Products like Tasmania's Museum of Old and New Art (MONA) have raised the awareness of Austrlaia's regions to an international level. Tourism attractions can encourage dispersal of travellers to regional areas, leading to the development of complementary attractions, and ultimately changing the economic viability of regional areas.
The development of new tourism attractions exists in response to the overall appeal of a location, its population and visitor base, economic growth outlook and suitability for tourism development. Where these fundamentals intersect, the Australian Federal, and State and Territory Governments encourage innovative tourism development, with the private sector playing a pivotal role.
In fact, various State and Territory Governments have been involved with incentivising the development of attractions across Australia to stimulate tourism, including the South Australian Government’s contribution of $450 million towards the development of Adelaide Oval. The South Australian Government Financing Authority has also proposed a loan of up to $42 million to fund an adjacent 128-room Adelaide Oval Hotel, deeming the development an important addition to South Australia’s $6.7 billion visitor economy.
The 'MONA Effect'
An anchor tourism product can transform a fairly unknown town into a destination. This is perhaps best illustrated via the ‘MONA effect’ - the notion of having unique attractions, such as MONA, to attract people from around the world.
In January 2011, the now-acclaimed Museum of Old and New Art (MONA) opened on the outskirts of Hobart, prompting the capital to enjoy an art-inspired renaissance. Since opening, approximately 2 million people have walked through MONA’s doors, representing a game changer for the small capital of Hobart and Tasmania overall. The state’s tourism numbers surpassed the million mark for the first time in 2013, driving an expansion of the local accommodation capacity.

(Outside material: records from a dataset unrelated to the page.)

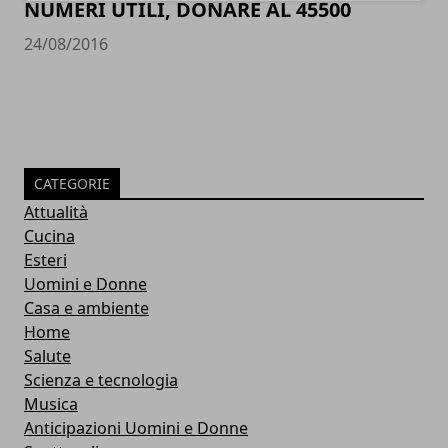
NUMERI UTILI, DONARE AL 45500
24/08/2016
CATEGORIE
Attualità
Cucina
Esteri
Uomini e Donne
Casa e ambiente
Home
Salute
Scienza e tecnologia
Musica
Anticipazioni Uomini e Donne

The prospect of close to 3,000 rooms due to be added to Hobart’s hotel accommodation over the next few years is very much related to the influx of tourists that MONA has attracted. Furthermore, these visitors are more likely to spend more on hotel accommodation, restaurants and attractions than the kind of visitors which Tasmania was attracting before the quirky museum’s opening.
The latest development in this space is the $400 million development application which has been lodged by MONA for an on-site hotel project – a five-star, 176-room visual masterpiece comprising an outdoor concert stage, indoor theatre seating, day spa facility, conference rooms and an auditorium. Dining options will include a 180-seat public restaurant and 50-seat bar, in addition to a dedicated art centre featuring interactive art experiences for guests.